50 years  on, the world of professional football is like a different world to that of the 1960s. "The players are better, the pitches are better, the training facilities are better, the treatment of injuries is better, the kit is better, the medical care is better. The Union has greater strength now, so they can protect players - past and present - better. Of course, the wages are also better. All things in life improve - you've got to believe that" - says Jimmy Armfield.


He earns £250,000 a WEEK to run after a football
With the way top-level footballing wages have gone: Is it now time to re-introduce a Football Maximum Wage?:
The legacy of the abolition of the maximum footballing wage is that modern top-flight footballers have become multi-millionaires who are idolised by millions and often treated like film stars. The Premier League wage bill in 2010 was £1.3BILLION (for some 500 footballers).
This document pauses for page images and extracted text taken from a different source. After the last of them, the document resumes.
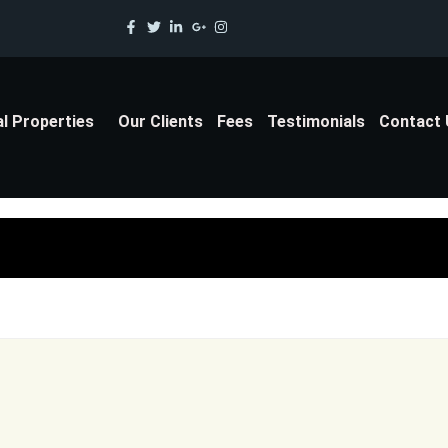
al Properties
Our Clients
Fees
Testimonials
Contact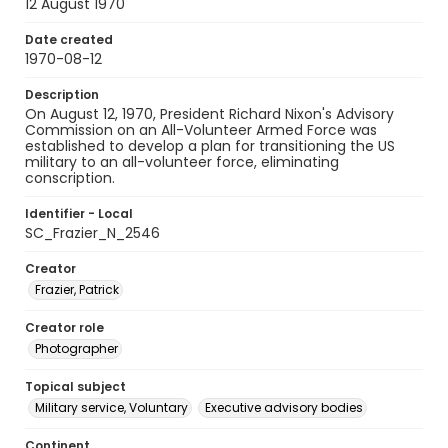
12 August 1970
Date created
1970-08-12
Description
On August 12, 1970, President Richard Nixon's Advisory
Commission on an All-Volunteer Armed Force was
established to develop a plan for transitioning the US
military to an all-volunteer force, eliminating
conscription.
Identifier - Local
SC_Frazier_N_2546
Creator
Frazier, Patrick
Creator role
Photographer
Topical subject
Military service, Voluntary
Executive advisory bodies
Continent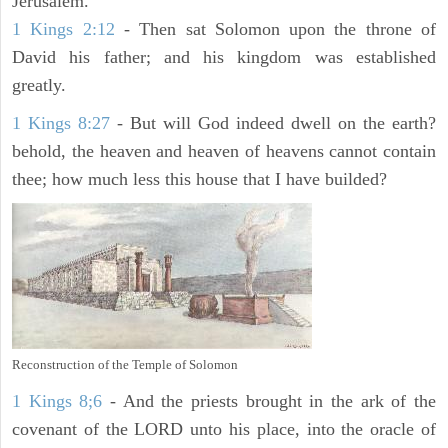
Jerusalem.
1 Kings 2:12
- Then sat Solomon upon the throne of
David his father; and his kingdom was established
greatly.
1 Kings 8:27
- But will God indeed dwell on the earth?
behold, the heaven and heaven of heavens cannot contain
thee; how much less this house that I have builded?
Reconstruction of the Temple of Solomon
1 Kings 8;6
- And the priests brought in the ark of the
covenant of the LORD unto his place, into the oracle of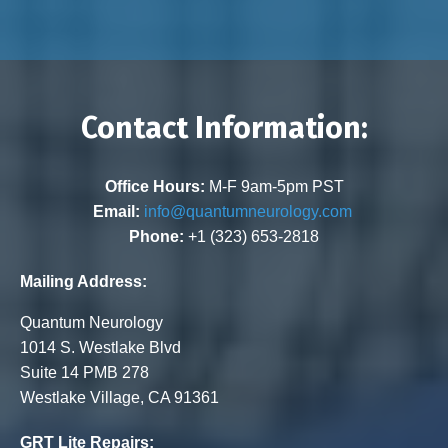
Contact Information:
Office Hours:
M-F 9am-5pm PST
Email:
info@quantumneurology.com
Phone:
+1 (323) 653-2818
Mailing Address:
Quantum Neurology
1014 S. Westlake Blvd
Suite 14 PMB 278
Westlake Village, CA 91361
GRT Lite Repairs: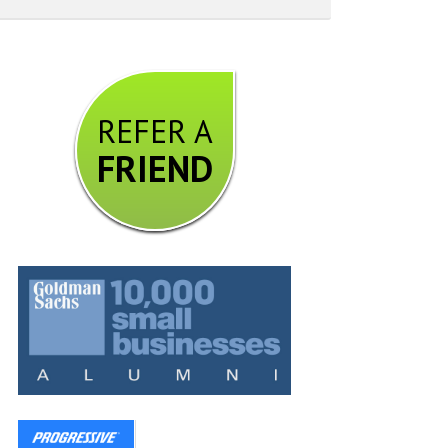
REFER A
FRIEND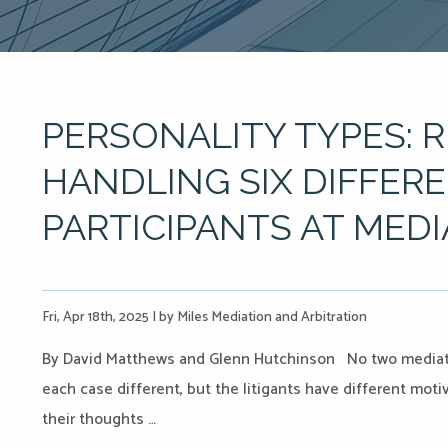
PERSONALITY TYPES: 
HANDLING SIX DIFFER
PARTICIPANTS AT MED
Fri, Apr 18th, 2025
|
by Miles Mediation and Arbitration
By David Matthews and Glenn Hutchinson No two mediatio
each case different, but the litigants have different mot
their thoughts …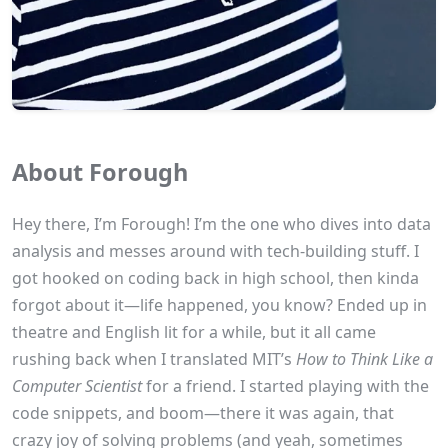
About Forough
Hey there, I’m Forough! I’m the one who dives into data
analysis and messes around with tech-building stuff. I
got hooked on coding back in high school, then kinda
forgot about it—life happened, you know? Ended up in
theatre and English lit for a while, but it all came
rushing back when I translated MIT’s
How to Think Like a
Computer Scientist
for a friend. I started playing with the
code snippets, and boom—there it was again, that
crazy joy of solving problems (and yeah, sometimes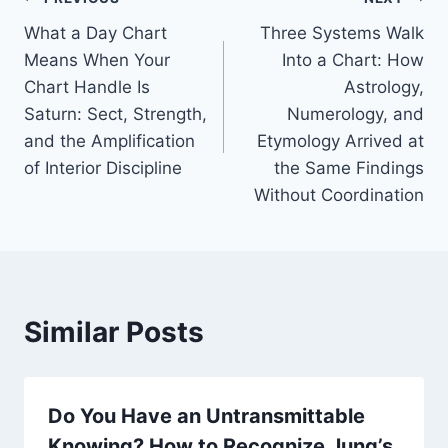
Post
What a Day Chart
Three Systems Walk
navigation
Means When Your
Into a Chart: How
Chart Handle Is
Astrology,
Saturn: Sect, Strength,
Numerology, and
and the Amplification
Etymology Arrived at
of Interior Discipline
the Same Findings
Without Coordination
Similar Posts
Do You Have an Untransmittable
Knowing? How to Recognize Jung’s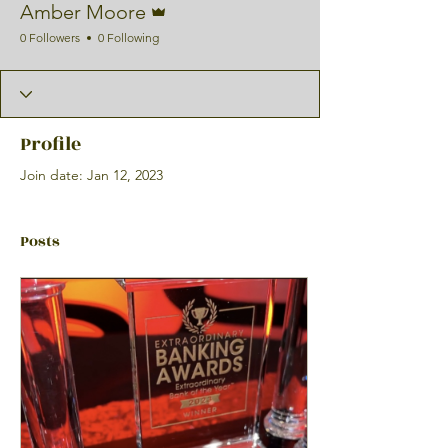
Amber Moore
0 Followers
0 Following
Profile
Join date: Jan 12, 2023
Posts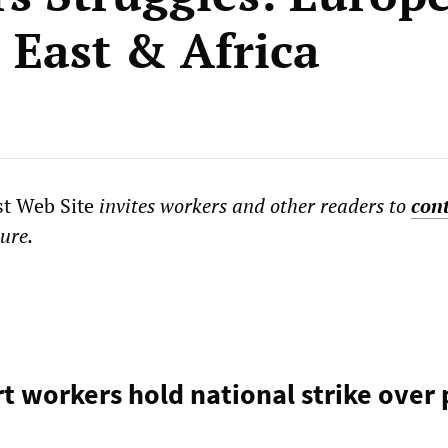
 East & Africa
st Web Site
invites workers and other readers to
con
ture.
rt workers hold national strike over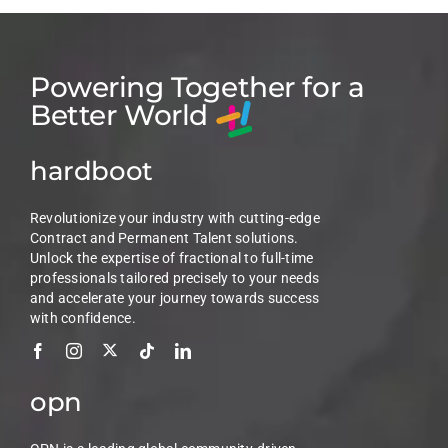
Powering Together for a
Better World
hardboot
Revolutionize your industry with cutting-edge
Contract and Permanent Talent solutions.
Unlock the expertise of fractional to full-time
professionals tailored precisely to your needs
and accelerate your journey towards success
with confidence.
opn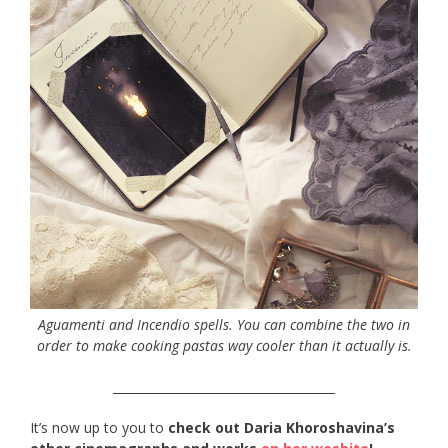
Aguamenti and Incendio spells. You can combine the two in
order to make cooking pastas way cooler than it actually is.
_____________________________________
It’s now up to you to
check out Daria Khoroshavina’s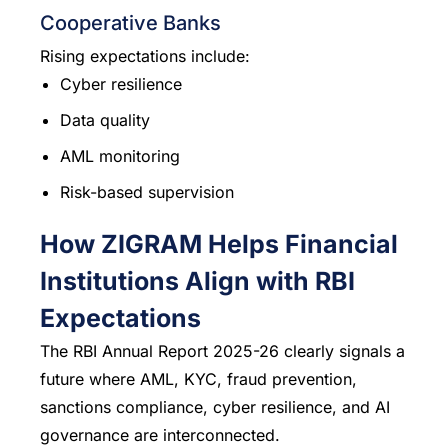
Cooperative Banks
Rising expectations include:
Cyber resilience
Data quality
AML monitoring
Risk-based supervision
How ZIGRAM Helps Financial
Institutions Align with RBI
Expectations
The RBI Annual Report 2025-26 clearly signals a
future where AML, KYC, fraud prevention,
sanctions compliance, cyber resilience, and AI
governance are interconnected.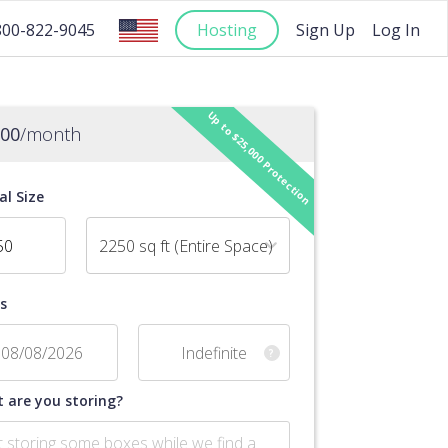
Hosting
Sign Up
Log In
800-822-9045
Up to $25,000 Protection
.00
/month
al Size
2250 sq ft (Entire Space)
s
?
 are you storing?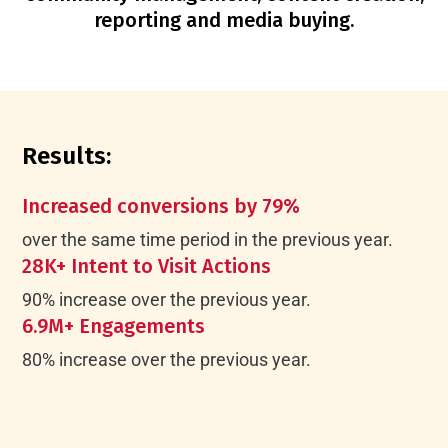
reporting and media buying.
Results:
Increased conversions by 79%
over the same time period in the previous year.
28K+ Intent to Visit Actions
90% increase over the previous year.
6.9M+ Engagements
80% increase over the previous year.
The average weekly Premier League wage is now estimated at £70,000. However, these crazy wages are only at the very highest level of football. Average wages in League Two (England's Fourth Tier of professional football) for 2010 was estimated at £45,000 per week. A wage-cap was also installed by the Football League, with each club in League Two ordered to spend no more than 60% of its annual turnover. 
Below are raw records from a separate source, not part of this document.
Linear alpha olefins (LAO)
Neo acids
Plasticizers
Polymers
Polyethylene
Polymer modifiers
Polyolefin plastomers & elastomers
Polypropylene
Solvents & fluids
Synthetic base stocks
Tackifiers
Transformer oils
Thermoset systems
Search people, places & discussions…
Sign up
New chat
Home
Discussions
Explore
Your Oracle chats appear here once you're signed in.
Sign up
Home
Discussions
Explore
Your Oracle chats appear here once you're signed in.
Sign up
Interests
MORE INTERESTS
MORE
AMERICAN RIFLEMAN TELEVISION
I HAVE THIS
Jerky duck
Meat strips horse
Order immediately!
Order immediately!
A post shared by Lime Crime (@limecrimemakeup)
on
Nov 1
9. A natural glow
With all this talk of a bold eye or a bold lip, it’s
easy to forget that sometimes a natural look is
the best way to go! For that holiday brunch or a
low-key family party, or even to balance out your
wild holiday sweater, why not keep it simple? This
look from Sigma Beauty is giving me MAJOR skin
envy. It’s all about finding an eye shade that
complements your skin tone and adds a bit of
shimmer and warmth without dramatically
So; are top-flight footballers earning too much:

NHL: 2005 Lockout
A salary-cap is a concept that is rigidly enforced in American Football and Ice Hockey in the United States. However, there is no restriction on the division of wages within franchises (squads). That is: a star player could theoretically get paid 90% of a club's total budget. In 2005, the National Hockey League (NHL) season did not take place due to a player's strike over wages. In American Football's NFL, there is a softer structure, where exceptions are made.
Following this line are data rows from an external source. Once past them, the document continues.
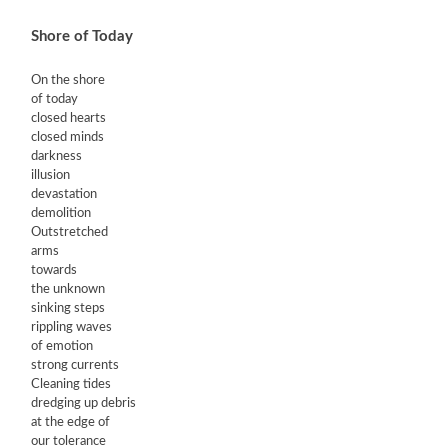
Shore of Today
On the shore
of today
closed hearts
closed minds
darkness
illusion
devastation
demolition
Outstretched
arms
towards
the unknown
sinking steps
rippling waves
of emotion
strong currents
Cleaning tides
dredging up debris
at the edge of
our tolerance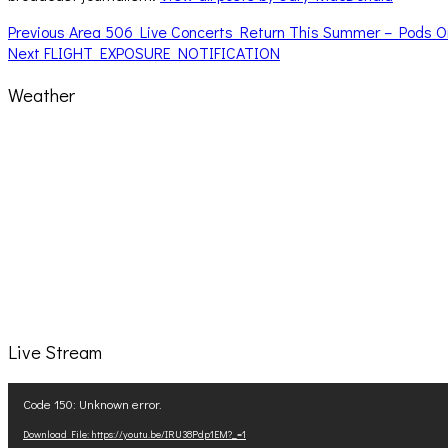
Post
Previous
Previous
Area 506 Live Concerts Return This Summer – Pods O
Next
post:
Next
FLIGHT EXPOSURE NOTIFICATION
navigation
post:
Weather
Live Stream
Video
Code 150: Unknown error.
Player
Download File: https://youtu.be/IRU38Pdp1EM?_=1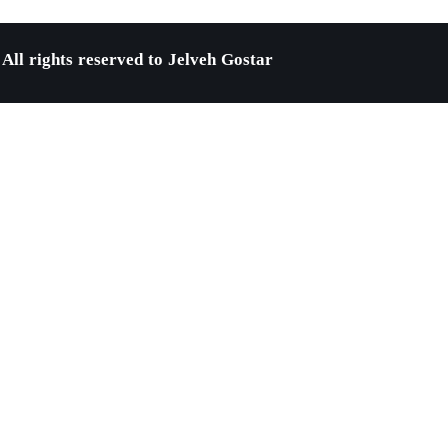
All rights reserved to Jelveh Gostar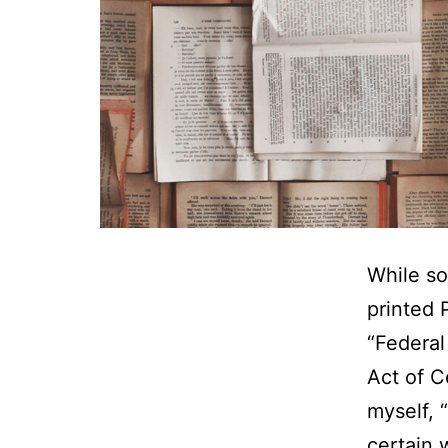
While so
printed 
“Federal
Act of C
myself, 
certain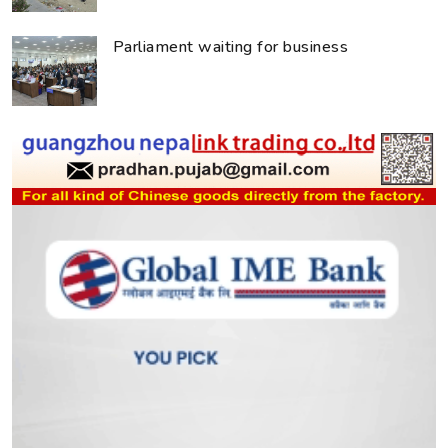
Parliament waiting for business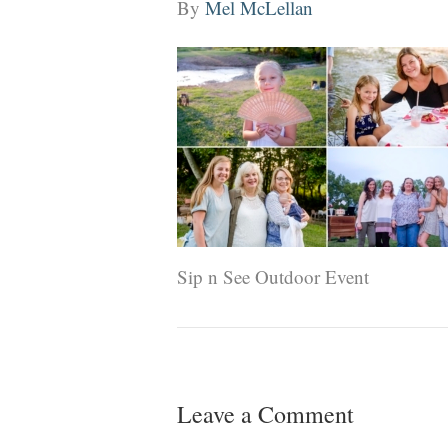
By
Mel McLellan
Sip n See Outdoor Event
Leave a Comment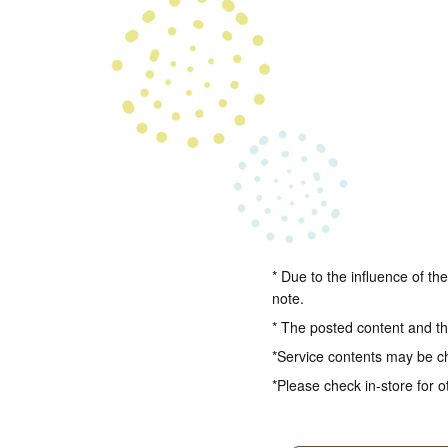
* Due to the influence of th
note.
* The posted content and the
*Service contents may be c
*Please check in-store for o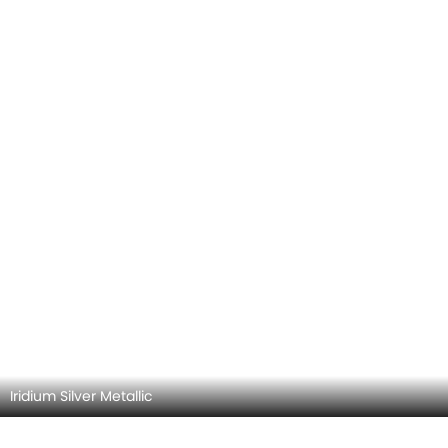
Spectral Blue Metallic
Prof. John Sudgen (Professor of Sociology of Sport - pictured left) says: "They (USA) has salary caps, but it's at a completely different situation there. It's like a hermetically sealed sports network over there where there are franchises. There's no promotion/relegation and each franchise is run on exactly the same model, so you can have collective bargaining agreements and all that comes with that. That is completely different to here (England - and indeed; Europe). If there was a salary cap in England, could you have it in Germany or Italy? It's virtually impossible given that we're playing in Pan-Euorpean and even global club footballing tournaments now. Clubs need to be closely monitored and if they can't pay their tax bill or their VAT bill, then they should not be allowed to take on any more players and get its act in order. What happened with high-profile, big budget clubs like Portsmouth and Leeds going into administration in recent years, should never have happened. Footballers decades ago could never have dreamt of the money that's come into the game, but sometimes clubs pay a high price for living beyond their means."